3. The adaptive localization method based on an ensemble paleoclimate data assimilation framework according to claim 1, characterized in that, In step 2, the relative observation density at the climate model grid points is converted into the localized radius of the climate model grid points, expressed as: , in, Indicates the first Climate model grid points The localization radius, Indicates the first Relative observation density at each climate model grid point , These represent the preset maximum and minimum localization radii, respectively. This represents the curvature parameter that controls the mapping from density to radius.

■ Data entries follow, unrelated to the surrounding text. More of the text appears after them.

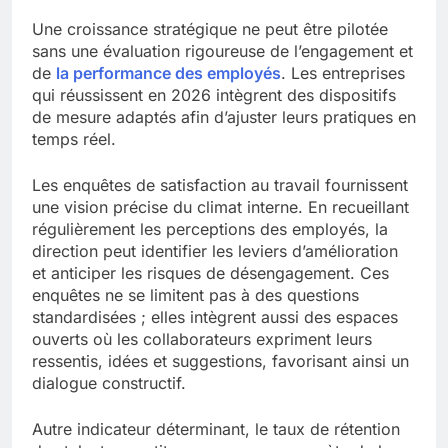
Une croissance stratégique ne peut être pilotée
sans une évaluation rigoureuse de l’engagement et
de
la performance des employés
. Les entreprises
qui réussissent en 2026 intègrent des dispositifs
de mesure adaptés afin d’ajuster leurs pratiques en
temps réel.
Les enquêtes de satisfaction au travail fournissent
une vision précise du climat interne. En recueillant
régulièrement les perceptions des employés, la
direction peut identifier les leviers d’amélioration
et anticiper les risques de désengagement. Ces
enquêtes ne se limitent pas à des questions
standardisées ; elles intègrent aussi des espaces
ouverts où les collaborateurs expriment leurs
ressentis, idées et suggestions, favorisant ainsi un
dialogue constructif.
Autre indicateur déterminant, le taux de rétention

4. The adaptive localization method based on an ensemble paleoclimate data assimilation framework according to claim 1, characterized in that, In step 3, the weights of the substitute records within the localized radius of the pattern grid are calculated using the Gaspari-Cohn fifth-order polynomial: , in, Represents a Gaspari-Cohn fifth-order polynomial. , Indicates the first Climate model grid points With the The distance between substitute records Indicates the first Climate model grid points The localization radius.

5. The adaptive localization method based on an ensemble paleoclimate data assimilation framework according to claim 4, characterized in that, In step 4, the correlation information between climate model grid points and proxy records is obtained by calculating the Pearson correlation coefficient within the data assimilation period, expressed as follows: , in, Indicates the first The first assimilation window The climate model grid point and the first The relevance of a proxy record. Indicates the length of the time period for data assimilation. Indicates the first The first assimilation window Values ​​of each climate model grid point Indicates the first The first assimilation window The value of a substitute record and These represent the average values ​​of all climate model grid points and proxy records within the data assimilation period, respectively. , in, Indicates that it is located at the th Climate model grid points The first outside the localization radius The weight of each proxy record.

6. The adaptive localization method based on an ensemble paleoclimate data assimilation framework according to claim 1, characterized in that, In step 5, the covariance matrix in the ensemble Kalman filter method is adjusted using the mixed weight matrix, expressed as follows: , in, Represents the mixed weight matrix. Indicates matrix multiplication. Represents the covariance function. Indicates the background field of the study area. This represents the pattern prior obtained after the proxy record is processed by the proxy system model.

7. A computer device comprising a memory, a processor, and a computer program stored in the memory and capable of running on the processor, characterized in that, When the processor executes the computer program, it implements the steps of the adaptive localization method based on the ensemble paleoclimate data assimilation framework as described in any one of claims 1 to 6.

8. A computer-readable storage medium storing a computer program, characterized in that, When the computer program is executed by a processor, it implements the steps of the adaptive localization method based on the ensemble paleoclimate data assimilation framework as described in any one of claims 1 to 6.